Items listed in a dataset:
----------------
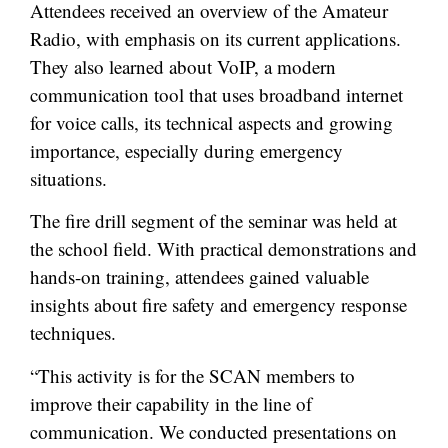
Attendees received an overview of the Amateur
Radio, with emphasis on its current applications.
They also learned about VoIP, a modern
communication tool that uses broadband internet
for voice calls, its technical aspects and growing
importance, especially during emergency
situations.
The fire drill segment of the seminar was held at
the school field. With practical demonstrations and
hands-on training, attendees gained valuable
insights about fire safety and emergency response
techniques.
“This activity is for the SCAN members to
improve their capability in the line of
communication. We conducted presentations on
----------------
PROBLEM DESCRIPTION:
Read the lines above. Gather those in which the string "about" is found.

RESPONSE AREA:
They also learned about VoIP, a modern
insights about fire safety and emergency response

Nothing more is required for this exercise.